There have been many forum posts about this arrangement so take a look at them. The main point is discuss in detail with partner with both of you being 200% comfortable with it then discuss again. Think about boundaries and consequences. Then discuss again before thinking where to find about the third person.
There are as has been said a few posts about this. Have a read.
Each couple will have their own idea of how they want to play out their threesome. I would suggest create a profile on a site like Fab, then hide the profile and close your filters. You can then peruse profiles, forums etc
I’d also suggest visiting a good club. You can see how it makes you feel, get ideas and maybe establish boundaries that are necessary but you hadn’t thought about. You do not need to play, and will not be pressured to play.

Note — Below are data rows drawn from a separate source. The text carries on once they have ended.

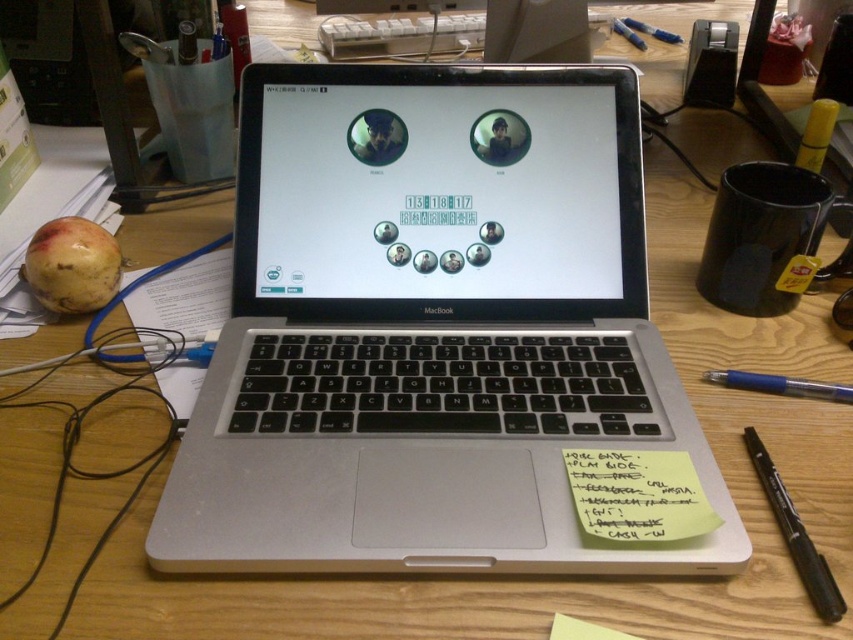 Question: Which of the following is the farthest from the observer?

Choices:
 (A) (793, 561)
 (B) (816, 388)

Answer: (B)

Question: Observing the image, what is the correct spatial positioning of yellow paper at lower right in reference to blue plastic pen at lower right?

Choices:
 (A) right
 (B) left

Answer: (B)

Question: Which is nearer to the ripe yellow apple at left?

Choices:
 (A) blue plastic pen at lower right
 (B) black plastic pen at lower right

Answer: (A)

Question: Is ripe yellow apple at left above black plastic pen at lower right?

Choices:
 (A) yes
 (B) no

Answer: (A)

Question: Can you confirm if ripe yellow apple at left is positioned above blue plastic pen at lower right?

Choices:
 (A) no
 (B) yes

Answer: (B)

Question: Which object is farther from the camera taking this photo?

Choices:
 (A) yellow paper at lower right
 (B) ripe yellow apple at left
 (C) blue plastic pen at lower right
 (D) silver metallic laptop at center

Answer: (B) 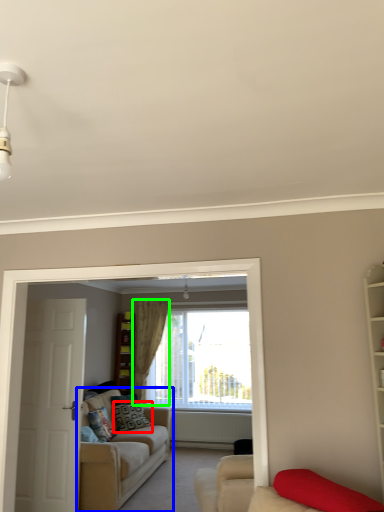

There are always a few simply there for the social and/or spa facilities.
But you have to be able to talk comfortably about every aspect of what you see and feel. You have to have boundaries as a couple and as individuals, never breach them in the heat of the moment or to please others. x
Definitely I second what others have said. Also, and for the love of all that is holy, do not consider a threesome if one of you is insecure, and do not agree to involve someone who might spike an insecurity. I was involved with a couple once, I found out after that they were constantly fighting and considered me their “relationship glue”. If your relationship is at all rocky, ENM will break it more than it will build it. You need absolute trust and honesty in one another before you can consider this.
Personally one of our big boundaries is no friends/neighbours/colleagues. We also both hold a kind of veto power, where if one of us is getting bad vibes from someone then either of us can say it’s no bueno. We’ve both been involved with unhealthy people in the past so if we get the feeling someone is not suitable (eg abusive/controlling behaviour or cowboy/cowgirling, aka trying to steal a partner to form a new monogamous relationship) then we can both call it out. That was something we both felt we had to install after our last poly quad, because we both knew how it felt to feel so powerless watching our metas abuse our primary partners. We both trust one another anyway, but we both feel a lot safer knowing the other one has our backs and will give it to us straight if something isn’t sitting right. I’m happy and grateful that both of my partners have a respect for one another, it makes it easier for everyone.
Think about intimacy, is it a threesome or is “more” allowed? Are you going to be friends with this person or is it a hook-up? STI testing? Who is providing condoms (if you’re using them, though I strongly recommend you do for casual encounters).
Those are just a few off the top of my head.
We have threesome on a very regular basis, my girlfriend has no boundaries at all.